Alright, TheBuddha, now you’re just being confusing.

Well, sit down and take notes ’cause I’m only going to say this once.

Solid Body: This is a guitar body made out of a single piece of wood (typically) and will have no chambers designed to resonate.

It gets weird here, but trust me… A good thick solid body (like a GLP) will have oodles of sustain, is pretty easy to lay on effects, and is much easier to amplify louder with less feedback. Not that you can’t do that with the other models, but that requires skill and can be a bit of an art form learned over decades.

These are guitars like the Fender Stratocaster, Gibson SG, or the Fender Telecaster. This is what one might look like:

 

Fender Strat


Hollow Body:
This guitar will have lots of resonating space – it’s usually pretty much like an acoustic in regards to the fact that it’s mostly empty. I really shouldn’t have to explain this, but I feel compelled to.

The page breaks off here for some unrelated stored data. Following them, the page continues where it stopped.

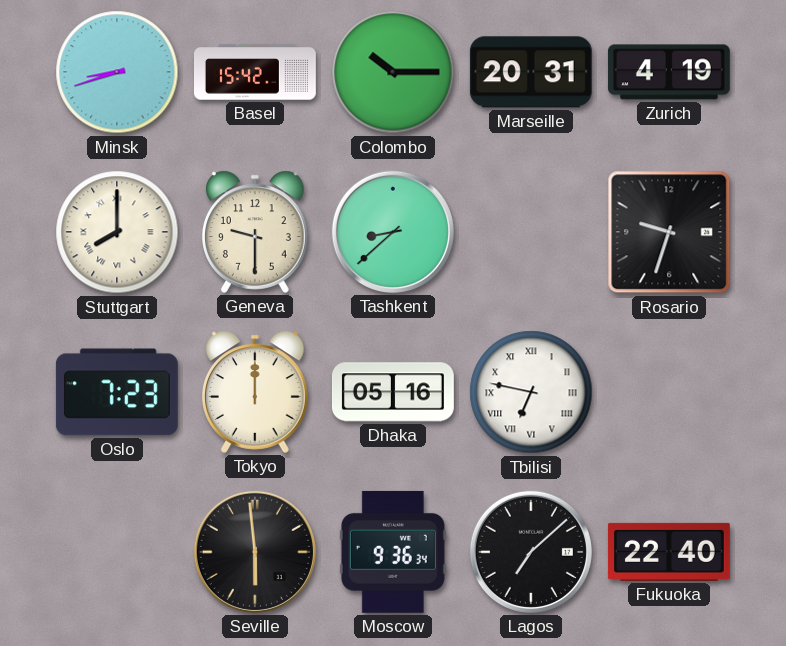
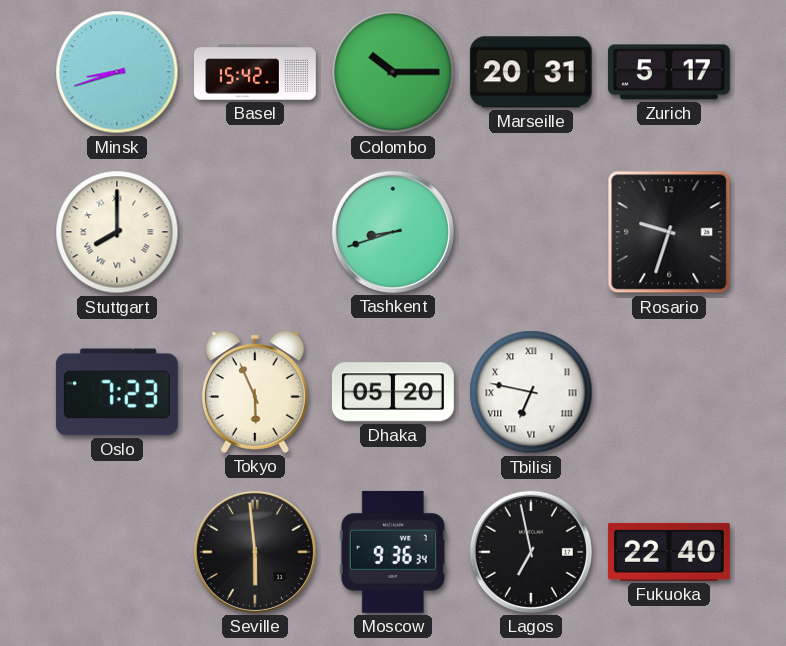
Zurich: 4:19 -> 5:17
Geneva: 9:30 -> none
Tashkent: 8:38 -> 8:42
Tokyo: 12:00 -> 5:56
Dhaka: 05:16 -> 05:20
Lagos: 7:08 -> 6:58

This bad boy is lovely for jazz or even amplification of classical music. You get deep, rich, vibrant tones – and lots of clear bass. And, you get feedback if you go too loud, effects may sound muddied, and (believe it or not) they’ll often get less sustain.

It takes some work to truly master the sound from a hollow body electric guitar. I do not recommend folks start with one. They might look something like this:

 

Gibson Custom L-5 CES

Semi-Hollow Body: Somewhere between the hollow and solid lies the middle. There are so many different kinds that I am not even going to bother trying to list them all.

You’ll get a wonderful blend of tone, sustain, and ease of play. There’s a bunch of models but the one for this topic is the GLP ES. It looks like this:

 

Gibson Les Paul ES (2016)

And that, folks, is the holy grail. Oh, there are many other fine GLP models. There’s the Studio, the Junior, and countless other models. But, that one right there is the perfect blend of sustain, ideal weight (though a little light for my taste), ease of adding effects, warmth of tone, durability, and value for price.

If you’ve already got a GLP and want to plunk a few more bucks down, then the ES model is a very, very fine choice.

Now, to my point! (I typed all that just so that I could type this.)

Most folks are only familiar with the solid-body GLP but there are a number of different models that span many, many years and have many variations. It’ll take a lifetime to collect all of them, but I’ve never met a GLP I didn’t like. I have a great fondness for the ES model, but not many musicians play them. So, as I typically do covers, I seldom get the chance to play them for other people.

Either way, there’s some history/lesson/gibberish stuff for you. I’m not sure if this will help you understand anything, nor am I sure what I’ll write about next, but it’s something and something is often better than nothing.